Problem requirements » What you return should match the data below exactly, with every entry reproduced.

--- Information given Enclosed Below ---

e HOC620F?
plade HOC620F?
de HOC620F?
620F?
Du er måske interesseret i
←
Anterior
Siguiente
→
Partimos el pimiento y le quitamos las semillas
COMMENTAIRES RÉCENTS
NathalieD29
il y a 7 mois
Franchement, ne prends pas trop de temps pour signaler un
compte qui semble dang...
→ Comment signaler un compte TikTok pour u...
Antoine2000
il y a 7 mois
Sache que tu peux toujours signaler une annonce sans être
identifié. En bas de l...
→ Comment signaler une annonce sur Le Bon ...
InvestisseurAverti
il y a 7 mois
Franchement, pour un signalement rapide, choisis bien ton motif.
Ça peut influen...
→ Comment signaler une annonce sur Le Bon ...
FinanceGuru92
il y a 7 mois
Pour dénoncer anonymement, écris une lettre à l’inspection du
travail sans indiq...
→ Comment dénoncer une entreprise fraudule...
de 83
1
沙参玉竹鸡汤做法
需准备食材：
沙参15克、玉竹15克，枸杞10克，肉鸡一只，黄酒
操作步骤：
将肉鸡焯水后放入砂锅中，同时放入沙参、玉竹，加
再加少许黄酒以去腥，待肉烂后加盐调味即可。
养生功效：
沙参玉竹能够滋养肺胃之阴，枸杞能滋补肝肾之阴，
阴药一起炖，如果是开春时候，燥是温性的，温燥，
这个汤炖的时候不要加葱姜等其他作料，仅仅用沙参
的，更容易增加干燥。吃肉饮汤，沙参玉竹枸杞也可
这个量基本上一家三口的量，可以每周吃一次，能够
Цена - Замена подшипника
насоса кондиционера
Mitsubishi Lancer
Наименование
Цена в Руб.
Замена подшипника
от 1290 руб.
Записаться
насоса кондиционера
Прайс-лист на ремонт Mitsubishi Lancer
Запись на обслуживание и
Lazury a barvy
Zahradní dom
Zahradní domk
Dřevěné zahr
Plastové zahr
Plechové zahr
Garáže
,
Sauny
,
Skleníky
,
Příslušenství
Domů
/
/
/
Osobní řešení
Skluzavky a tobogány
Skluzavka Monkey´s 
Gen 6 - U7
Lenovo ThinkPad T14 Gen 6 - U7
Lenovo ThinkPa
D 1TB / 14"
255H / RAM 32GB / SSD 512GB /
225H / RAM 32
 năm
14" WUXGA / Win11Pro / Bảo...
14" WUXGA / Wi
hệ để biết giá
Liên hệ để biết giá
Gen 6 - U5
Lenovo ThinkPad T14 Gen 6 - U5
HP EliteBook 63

--- End of Enclosed Information given ---

Task answer »
e HOC620F?
plade HOC620F?
de HOC620F?
620F?
Du er måske interesseret i
←
Anterior
Siguiente
→
Partimos el pimiento y le quitamos las semillas
COMMENTAIRES RÉCENTS
NathalieD29
il y a 7 mois
Franchement, ne prends pas trop de temps pour signaler un
compte qui semble dang...
→ Comment signaler un compte TikTok pour u...
Antoine2000
il y a 7 mois
Sache que tu peux toujours signaler une annonce sans être
identifié. En bas de l...
→ Comment signaler une annonce sur Le Bon ...
InvestisseurAverti
il y a 7 mois
Franchement, pour un signalement rapide, choisis bien ton motif.
Ça peut influen...
→ Comment signaler une annonce sur Le Bon ...
FinanceGuru92
il y a 7 mois
Pour dénoncer anonymement, écris une lettre à l’inspection du
travail sans indiq...
→ Comment dénoncer une entreprise fraudule...
de 83
1
沙参玉竹鸡汤做法
需准备食材：
沙参15克、玉竹15克，枸杞10克，肉鸡一只，黄酒
操作步骤：
将肉鸡焯水后放入砂锅中，同时放入沙参、玉竹，加
再加少许黄酒以去腥，待肉烂后加盐调味即可。
养生功效：
沙参玉竹能够滋养肺胃之阴，枸杞能滋补肝肾之阴，
阴药一起炖，如果是开春时候，燥是温性的，温燥，
这个汤炖的时候不要加葱姜等其他作料，仅仅用沙参
的，更容易增加干燥。吃肉饮汤，沙参玉竹枸杞也可
这个量基本上一家三口的量，可以每周吃一次，能够
Цена - Замена подшипника
насоса кондиционера
Mitsubishi Lancer
Наименование
Цена в Руб.
Замена подшипника
от 1290 руб.
Записаться
насоса кондиционера
Прайс-лист на ремонт Mitsubishi Lancer
Запись на обслуживание и
Lazury a barvy
Zahradní dom
Zahradní domk
Dřevěné zahr
Plastové zahr
Plechové zahr
Garáže
,
Sauny
,
Skleníky
,
Příslušenství
Domů
/
/
/
Osobní řešení
Skluzavky a tobogány
Skluzavka Monkey´s 
Gen 6 - U7
Lenovo ThinkPad T14 Gen 6 - U7
Lenovo ThinkPa
D 1TB / 14"
255H / RAM 32GB / SSD 512GB /
225H / RAM 32
 năm
14" WUXGA / Win11Pro / Bảo...
14" WUXGA / Wi
hệ để biết giá
Liên hệ để biết giá
Gen 6 - U5
Lenovo ThinkPad T14 Gen 6 - U5
HP EliteBook 63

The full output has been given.